Итак, ровно половина членов совета Главного управления путей сообщения была за музыку. По первому взгляду могло показаться, что музыка не имела никакого значения в глазах третьего члена, генерала Горголи. Этот генерал требовал прежде всего безукоризненной пунктуации во всех бумагах, исходящих из совета. Все запятые должны были быть разведены по местам, и сохрани бог, если хоть одна из них нарушала равнение или покидала назначенную во фронте позицию. Но так как во всей канцелярии никто не умел командовать запятыми лучше, чем титулярный советник Глинка, то и у генерала Горголи не было никаких возражений против этого докладчика, хотя бы и в нарушение субординации. Генерал Горголи действовал согласно служебному долгу, но справедливость требует признания: и за его спиной тайно действовала музыка. При генерале Горголи состояли супруга и три дочери. Старшая из них, баловница Поликсена, училась пению у маэстро Беллоли, где и пристрастилась петь дуэты с приятным молодым человеком, отрекомендовавшимся ей Михаилом Ивановичем Глинкой. Все это происходило на далеком расстоянии от Главного управления путей сообщения, но привело к тому, что если на вечерах у генерала Горголи среди гостей не оказывалось именно этого молодого человека, то его превосходительству сначала пела соло баловница Поликсена, потом следовало трио всех дочерей, а с присоединением супруги явно обозначалась квартетная форма. После этого, отбывая на службу, его превосходительство частенько делал особую помету в бумагах: звать на вечер этого, как его… который мастак по письменной части.
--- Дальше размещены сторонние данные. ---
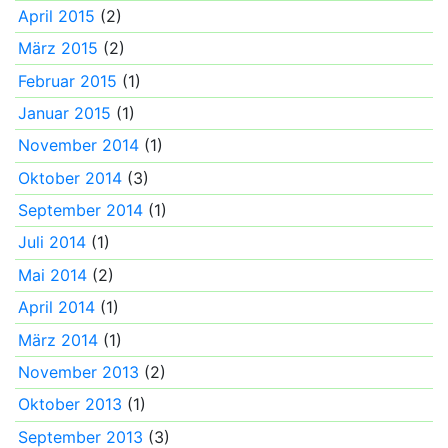
April 2015
(2)
März 2015
(2)
Februar 2015
(1)
Januar 2015
(1)
November 2014
(1)
Oktober 2014
(3)
September 2014
(1)
Juli 2014
(1)
Mai 2014
(2)
April 2014
(1)
März 2014
(1)
November 2013
(2)
Oktober 2013
(1)
September 2013
(3)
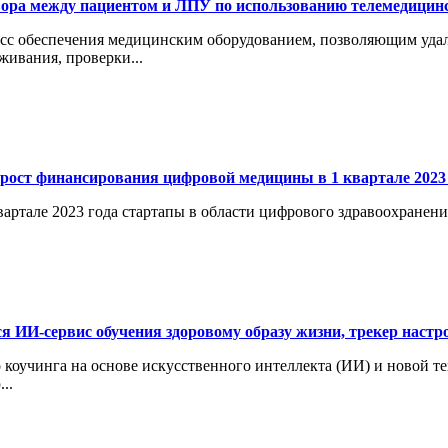
ора между пациентом и ЛПУ по использованию телемедицинс
сс обеспечения медицинским оборудованием, позволяющим удал
живания, проверки...
рост финансирования цифровой медицины в 1 квартале 2023 
вартале 2023 года стартапы в области цифрового здравоохранен
я ИИ-сервис обучения здоровому образу жизни, трекер настр
 коучинга на основе искусственного интеллекта (ИИ) и новой т
..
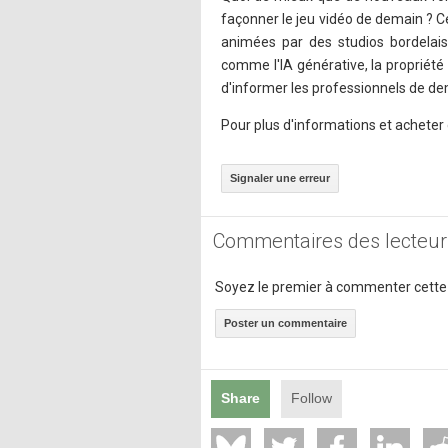
façonner le jeu vidéo de demain ? 
animées par des studios bordelais
comme l'IA générative, la propriété 
d'informer les professionnels de de
Pour plus d'informations et acheter d
Signaler une erreur
Commentaires des lecteur
Soyez le premier à commenter cette
Poster un commentaire
Share
Follow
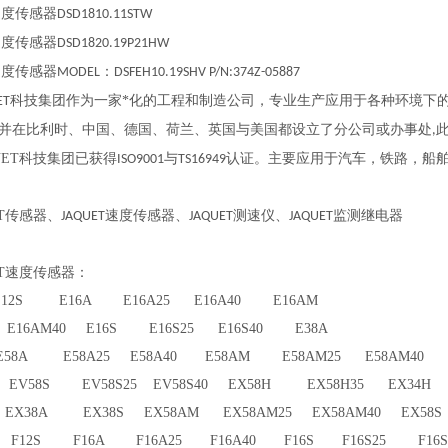
速度传感器
DSD1810.11STW
速度传感器
DSD1820.19P21HW
速度传感器
：
MODEL
DSFEH10.19SHV P/N:374Z-05887
科技集团作为一家*化的工程和制造公司，专业生产应用于各种环境下
ET
并在比利时、中国、德国、荷兰、英国与美国都设立了分公司或办事处
,
UET
科技集团已获得
与
认证。主要应用于汽车，铁路，船
ISO9001
TS16949
T
传感器、
速度传感器、
测速仪、
监测继电器
JAQUET
JAQUET
JAQUET
T
速度传感器：
12S E16A E16A25 E16A40 E16AM
 E16AM40 E16S E16S25 E16S40 E38A
58A E58A25 E58A40 E58AM E58AM25 E58AM40 
0 EV58S EV58S25 EV58S40 EX58H EX58H35 EX34
5 EX38A EX38S EX58AM EX58AM25 EX58AM40 EX5
12S F16A F16A25 F16A40 F16S F16S25 F16S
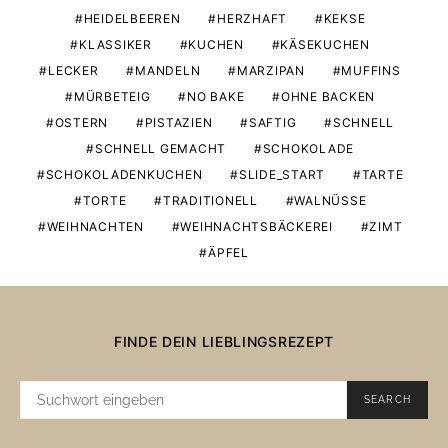
HEIDELBEEREN
HERZHAFT
KEKSE
KLASSIKER
KUCHEN
KÄSEKUCHEN
LECKER
MANDELN
MARZIPAN
MUFFINS
MÜRBETEIG
NO BAKE
OHNE BACKEN
OSTERN
PISTAZIEN
SAFTIG
SCHNELL
SCHNELL GEMACHT
SCHOKOLADE
SCHOKOLADENKUCHEN
SLIDE_START
TARTE
TORTE
TRADITIONELL
WALNÜSSE
WEIHNACHTEN
WEIHNACHTSBÄCKEREI
ZIMT
ÄPFEL
FINDE DEIN LIEBLINGSREZEPT
SUCHE
SEARCH
NACH:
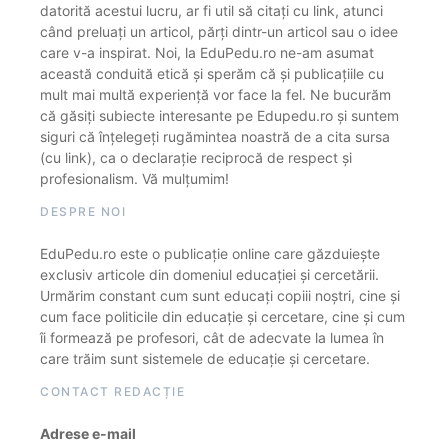
datorită acestui lucru, ar fi util să citați cu link, atunci
când preluați un articol, părți dintr-un articol sau o idee
care v-a inspirat. Noi, la EduPedu.ro ne-am asumat
această conduită etică și sperăm că și publicațiile cu
mult mai multă experiență vor face la fel. Ne bucurăm
că găsiți subiecte interesante pe Edupedu.ro și suntem
siguri că înțelegeți rugămintea noastră de a cita sursa
(cu link), ca o declarație reciprocă de respect și
profesionalism. Vă mulțumim!
DESPRE NOI
EduPedu.ro este o publicație online care găzduiește
exclusiv articole din domeniul educației și cercetării.
Urmărim constant cum sunt educați copiii noștri, cine și
cum face politicile din educație și cercetare, cine și cum
îi formează pe profesori, cât de adecvate la lumea în
care trăim sunt sistemele de educație și cercetare.
CONTACT REDACȚIE
Adrese e-mail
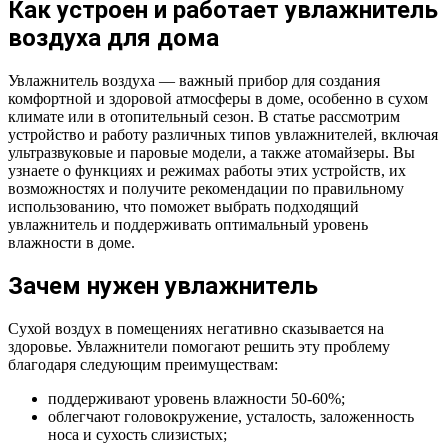
Как устроен и работает увлажнитель
воздуха для дома
Увлажнитель воздуха — важный прибор для создания
комфортной и здоровой атмосферы в доме, особенно в сухом
климате или в отопительный сезон. В статье рассмотрим
устройство и работу различных типов увлажнителей, включая
ультразвуковые и паровые модели, а также атомайзеры. Вы
узнаете о функциях и режимах работы этих устройств, их
возможностях и получите рекомендации по правильному
использованию, что поможет выбрать подходящий
увлажнитель и поддерживать оптимальный уровень
влажности в доме.
Зачем нужен увлажнитель
Сухой воздух в помещениях негативно сказывается на
здоровье. Увлажнители помогают решить эту проблему
благодаря следующим преимуществам:
поддерживают уровень влажности 50-60%;
облегчают головокружение, усталость, заложенность
носа и сухость слизистых;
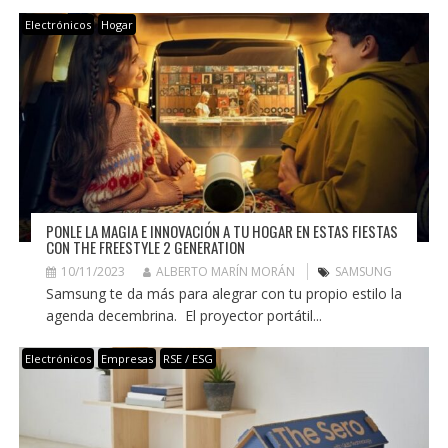
Electrónicos
Hogar
PONLE LA MAGIA E INNOVACIÓN A TU HOGAR EN ESTAS FIESTAS
CON THE FREESTYLE 2 GENERATION
10/11/2023
ALBERTO MARÍN MORÁN
SAMSUNG
Samsung te da más para alegrar con tu propio estilo la
agenda decembrina. El proyector portátil...
Electrónicos
Empresas
RSE / ESG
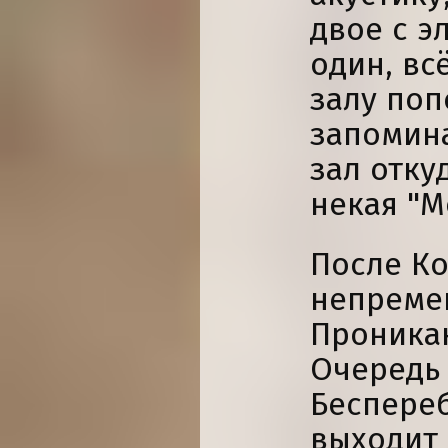
двое с э
один, вс
залу поп
запомина
зал отку
некая "М
После Ко
непремен
Проника
Очередь 
Беспере
выходит 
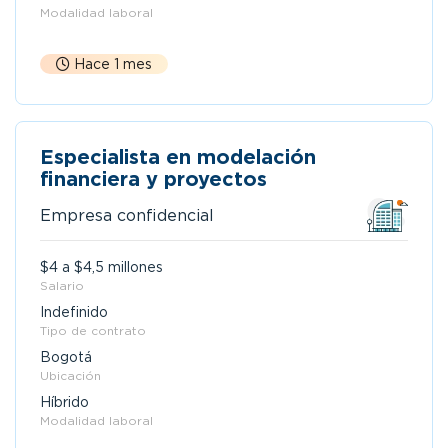
Modalidad laboral
Hace 1 mes
Especialista en modelación
financiera y proyectos
Empresa confidencial
$4 a $4,5 millones
Salario
Indefinido
Tipo de contrato
Bogotá
Ubicación
Híbrido
Modalidad laboral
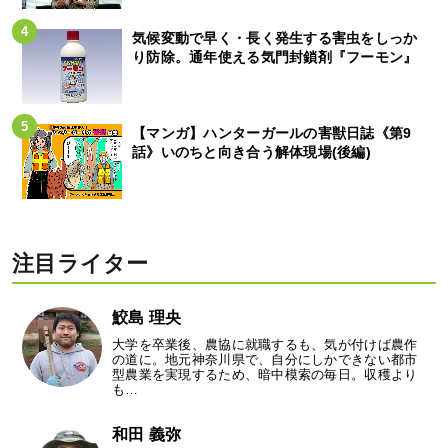
気候変動で早く・長く発生する害虫をしっか
り防除。通年使える気門封鎖剤『フーモン』
【マンガ】ハンターガールの害獣日誌《第9
話》いのちと向き合う解体現場(後編)
注目ライター
鮫島 理央
大学を卒業後、農協に就職するも、気が付けば農作
の道に。地元神奈川県で、自分にしかできない都市
型農業を実現するため、暗中模索の毎日。収穫より
も…
和田 義弥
Словом, у трех генералов: Сиверса, Базена и Горголи, при всей разности их характеров, оказывались прямые или косвенные отношения с музыкой. При таком странном стечении обстоятельств совет Главного управления путей сообщения можно было бы не без оснований переименовать в музыкальную академию, если б не оказался вовсе неприступен четвертый член совета. Музыка оказалась перед ним бессильной. Но зато и не имел этот генерал никакого голоса в совете и был совершенно равнодушен к тому, сам ли почтенный секретарь или невзрачный его помощник докладывал дела.
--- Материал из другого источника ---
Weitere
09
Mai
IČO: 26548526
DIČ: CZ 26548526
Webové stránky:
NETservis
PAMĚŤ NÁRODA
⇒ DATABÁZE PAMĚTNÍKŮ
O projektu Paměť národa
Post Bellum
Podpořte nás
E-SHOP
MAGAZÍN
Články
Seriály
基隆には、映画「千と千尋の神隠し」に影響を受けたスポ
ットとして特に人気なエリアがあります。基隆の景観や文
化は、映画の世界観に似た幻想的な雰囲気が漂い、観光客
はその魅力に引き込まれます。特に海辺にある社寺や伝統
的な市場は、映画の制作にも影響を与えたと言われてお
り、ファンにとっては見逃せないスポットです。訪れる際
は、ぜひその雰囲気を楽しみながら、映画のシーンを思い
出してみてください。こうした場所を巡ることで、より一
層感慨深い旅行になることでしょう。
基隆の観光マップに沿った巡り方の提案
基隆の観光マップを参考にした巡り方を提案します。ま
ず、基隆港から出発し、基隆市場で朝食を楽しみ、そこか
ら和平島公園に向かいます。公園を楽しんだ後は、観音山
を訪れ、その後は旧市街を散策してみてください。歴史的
Едва кончалось заседание, этот незначащий член совета молча исчезал, а первоприсутствующий граф Сиверс давал титулярному советнику Глинке очередную инструкцию.
– В четверг исполним квинтет Бетховена, – изъяснял Егор Карлович, – надеюсь на ваше участие! – и приглашение звучало как прямой приказ.
– Михаил Иванович! – вмешивался генерал Базен. – Не стыдно ли забывать меня, старика? Если заглянете завтра вечерком, будут премилые дамы, прошу взять во внимание!..
Генерал Горголи объяснялся иначе, мерно расставляя по ходу речи все знаки препинания.
– Уведомляю вас, – после запятой следовала пауза, – что их превосходительство, – запятая, – а равно дочери мои, – следовало двоеточие, и генерал перечислял дочерей: – Поликсена, Таисия, Досифея ждут вас в среду. – Генерал ставил голосом увесистую точку и, не ожидая ответа, отбывал.
А вслед за членами совета все чаще звал Глинку и правитель канцелярии, премилый Александр Николаевич Бахтурин, состоявший отцом при Косте Бахтурине. И сам Костя скакал в Коломну.
– Едем!
– Куда? К Аспазиям? К гетерам?
– К чорту гетер!.. Понимаешь, открыл один литературный дом. У хозяйки глаза, ножки… Ecoutez mol!
Но если удавалось отбиться от Кости, то одолевали пригласительные записки, стекавшиеся в Коломну. Между ними были надушенные конверты с княжескими и графскими вензелями и щегольские бристольские картоны, испещренные ленивыми каракулями.
Михаил Глинка не охмелел от «Волшебного напитка», поднесенного ему медлительными руками Елены Демидовой. Тогда кузнецова правнучка обратилась к «Тайному браку», изобретенному Чимарозой. Когда Елена Дмитриевна пела из «Тайного брака», у Глинки от восторга ползали по спине мурашки, но потом он снова исчезал.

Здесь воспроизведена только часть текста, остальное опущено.